James: So the big thing that I’m most excited about, and it’s also still the largest piece that’s missing is an upgrade path for multiple versions. So in Kubernetes, there’s a very strong backwards and forwards compatibility guarantee for resources. So you can sort of ask for the V1beta1 version of a deployment, and it might be perhaps V1 in your cluster, and you’ll still be able to read it right now. So it’s nice there’s sort of mechanisms for translating between versions. So any clients consuming things, which would be like kube control as well as other controllers in the system, don’t need to all be updated in one go. It also means you can make containers and have them ship them around and not necessarily worry about the API that’s on the cluster it’s going in. So having that upgrade mechanism, or sort of translation layer for CRD users, somewhat long-standing, but also when it’s done it will be really awesome. Then you kind of don’t have to worry about, “Oh. What if I made a mistake in how I defined the CRD?” Well, it doesn’t matter. You can put in in the upgrade path later.
**Jelmer:** Yeah. That’s something I noticed with the work we’re doing now. It’s like, “Well, if we mess up the definition now, then we’ve got to change it all again.” Which for us isn’t really that big of a deal. The new things that we’re making are all just running development and stuff like that, so it’s like, no. That critical, if we need to wipe it and redo it, it’s fine, but yeah, that update class for critical bits is — yeah, it would be quite cool.
**James:** So with that, and there’s already some validation with open API schema, and then if you need complicated validation logic, you can use admission webhooks. Oh, and then there’s also something new that’s like still sort of on the development branch as a way to annotate fields in a CRD as things that should be shown when you do a kube kind of list. So that’s pretty awesome. The difference between a CRD and a sort of intrinsic resource is shrinking all the time, and you could really see a point where many of the resources that are defined within the Kubernetes core just become implemented as CRDs instead. So that you get to the point where the only actual resource defined in Kubernetes is the custom resource definition, and everything else is just done as custom resources.
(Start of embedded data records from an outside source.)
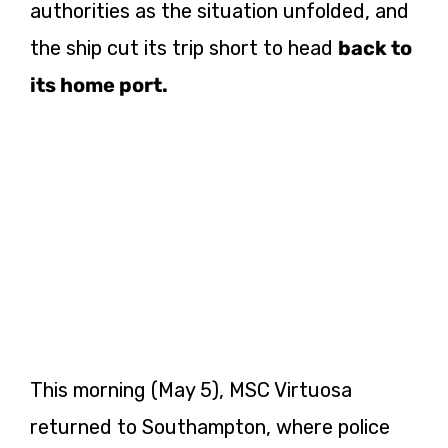
authorities as the situation unfolded, and
the ship cut its trip short to head
back to
its home port.
This morning (May 5), MSC Virtuosa
returned to Southampton, where police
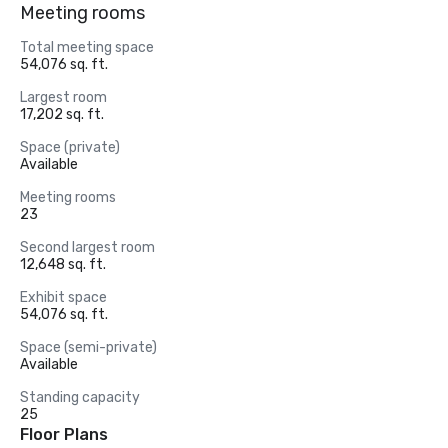
Meeting rooms
Total meeting space
54,076 sq. ft.
Largest room
17,202 sq. ft.
Space (private)
Available
Meeting rooms
23
Second largest room
12,648 sq. ft.
Exhibit space
54,076 sq. ft.
Space (semi-private)
Available
Standing capacity
25
Floor Plans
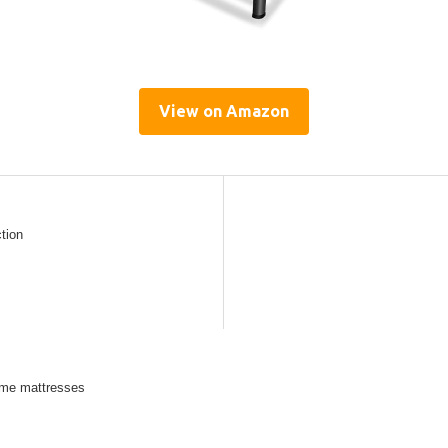
View on Amazon
ction
some mattresses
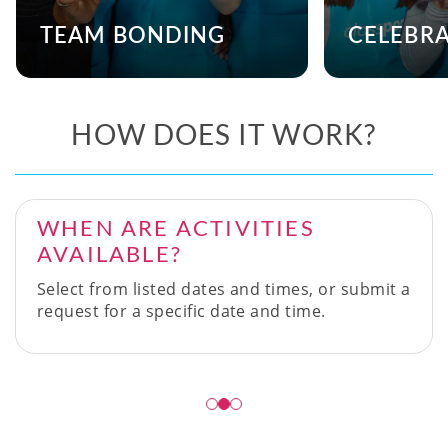
TEAM BONDING
CELEBR
HOW DOES IT WORK?
WHEN ARE ACTIVITIES
AVAILABLE?
Select from listed dates and times, or submit a
request for a specific date and time.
Jelmer: Then it would actually be possible to say, “I’m just going to deploy a cluster that only knows about pods, and nothing else.” And then people can only deploy pods and nothing else anymore.
James: Yeah. It might be dangerous but conceptually it’s really neat.
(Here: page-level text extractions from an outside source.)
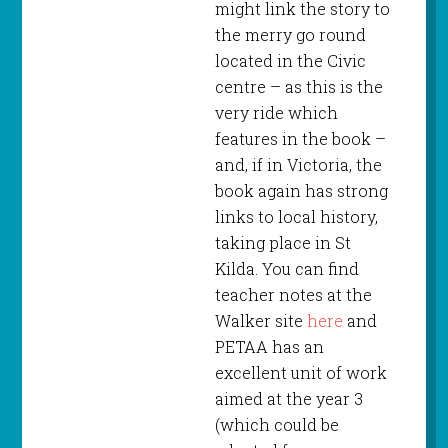
might link the story to
the merry go round
located in the Civic
centre – as this is the
very ride which
features in the book –
and, if in Victoria, the
book again has strong
links to local history,
taking place in St
Kilda. You can find
teacher notes at the
Walker site
here
and
PETAA has an
excellent unit of work
aimed at the year 3
(which could be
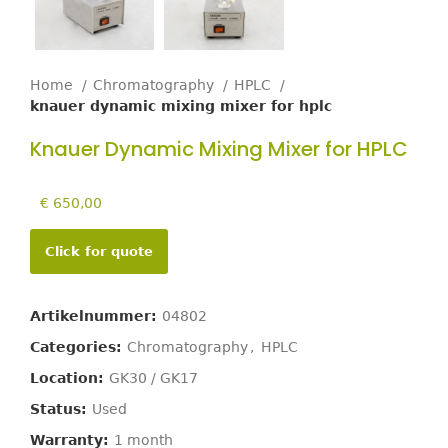
Home
Chromatography
HPLC
knauer dynamic mixing mixer for hplc
Knauer Dynamic Mixing Mixer for HPLC
€
650,00
Click for quote
Artikelnummer:
04802
Categories:
Chromatography
,
HPLC
Location:
GK30 / GK17
Status:
Used
Warranty:
1 month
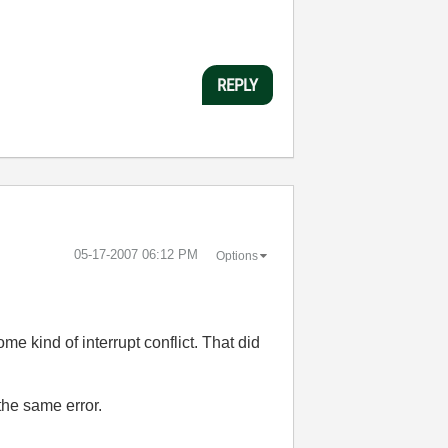
REPLY
‎05-17-2007
06:12 PM
Options
e kind of interrupt conflict. That did
 the same error.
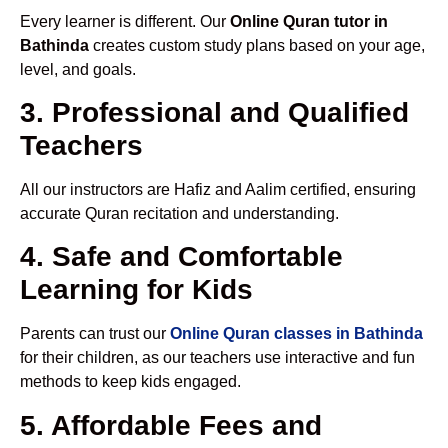
Every learner is different. Our
Online Quran tutor in
Bathinda
creates custom study plans based on your age,
level, and goals.
3. Professional and Qualified
Teachers
All our instructors are Hafiz and Aalim certified, ensuring
accurate Quran recitation and understanding.
4. Safe and Comfortable
Learning for Kids
Parents can trust our
Online Quran classes in Bathinda
for their children, as our teachers use interactive and fun
methods to keep kids engaged.
5. Affordable Fees and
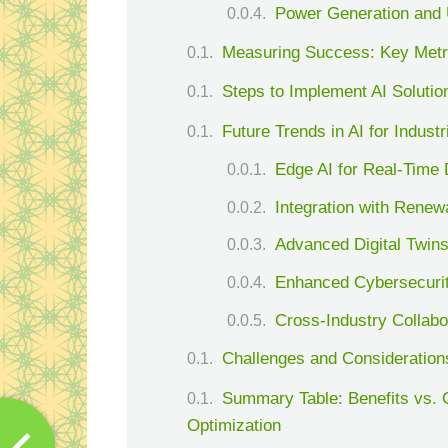
Power Generation and U
Measuring Success: Key Metric
Steps to Implement AI Solution
Future Trends in AI for Indust
Edge AI for Real-Time
Integration with Rene
Advanced Digital Twins
Enhanced Cybersecuri
Cross-Industry Collabo
Challenges and Consideration
Summary Table: Benefits vs. C
Optimization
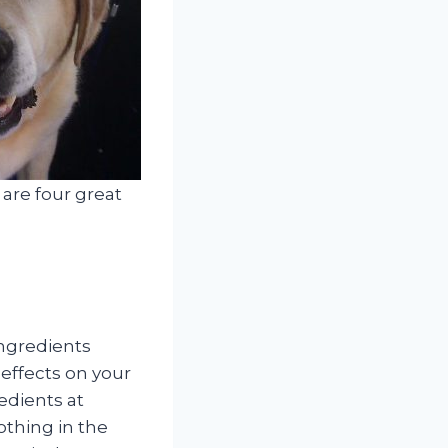
 are four great
ingredients
 effects on your
edients at
thing in the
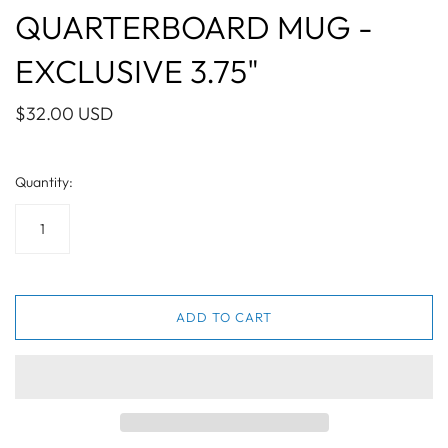
QUARTERBOARD MUG -
EXCLUSIVE 3.75"
$32.00 USD
Quantity:
ADD TO CART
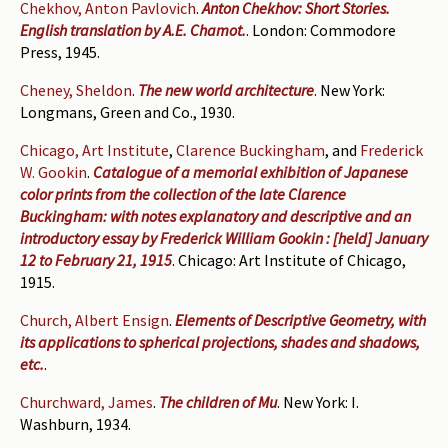
Chekhov, Anton Pavlovich
.
Anton Chekhov: Short Stories.
English translation by A.E. Chamot.
. London: Commodore
Press, 1945.
Cheney, Sheldon
.
The new world architecture
. New York:
Longmans, Green and Co., 1930.
Chicago, Art Institute
,
Clarence Buckingham
, and
Frederick
W. Gookin
.
Catalogue of a memorial exhibition of Japanese
color prints from the collection of the late Clarence
Buckingham: with notes explanatory and descriptive and an
introductory essay by Frederick William Gookin : [held] January
12 to February 21, 1915
. Chicago: Art Institute of Chicago,
1915.
Church, Albert Ensign
.
Elements of Descriptive Geometry, with
its applications to spherical projections, shades and shadows,
etc.
.
Churchward, James
.
The children of Mu
. New York: I.
Washburn, 1934.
Jelmer: Yeah. I don’t remember what exact — I think it might have been the auto. We were thinking about moving it into custom resource. I don’t want to definitely say that was the one, but I was reading some documentation, and they were considering it, moving one up there, the core bits already to custom research, or one of the alpha extension parts and moving that to a custom resource and I think it definitely makes sense. If you have something that gets developed by the core maintainers, and then they keep maintaining that, and then they see, “Oh, well, this custom resource bit needs some adjusting,” that will make it easier for everyone else as well. And I’m very excited about what you mention as well, that the listing bit where you can actually show values, yeah. That’s going to be pretty dope to see some more stated information on deployments, for example.
**James:** Yeah. Yeah. It’s really cool to have a way to influence kubectl without having to actually modify it itself, so you don’t have to worry about people installing plug-ins or something on every machine they might use.
**Jelmer:** Yeah. Definitely. Sorry, I’m just blanking out a bit. I see that you’ve also wrote down the API server aggregation for external APIs. I don’t know if you want to go through that a little bit?
**James:** Yeah. Yeah. Super related, right, the two paths for adding new resources into a cluster is either to use a custom resource definition which is stored within the API, so the main API server, or the API server, can also act as a proxy to other API servers with their resources under an API group. So like everything names based.
And I always looked at this and thought, “Wow. Okay. So now I’ve got to build a complete API server infrastructure with — “ Since you’re probably duplicating Kubernetes code, you’d have your own etcd cluster behind it. You’d kind of have to depend on having one because you may not have access to the control plane, like in the case of EKS, so then you’ve got to worry about what you want your availability guarantees to be, and durability of data, and everything. It sounded like a lot of work, but just looking at the metric server recently, right, which is a very small little server that only handles core metrics for pods and nodes, and it’s just done in memory, and it just sort of delegates to essentially scraping from the kubelets and their sort of metrics information.
And if you have something that is sort of on demand for viewing this data using an API server that’s then aggregated into the main API server, it’s kind of neat for that.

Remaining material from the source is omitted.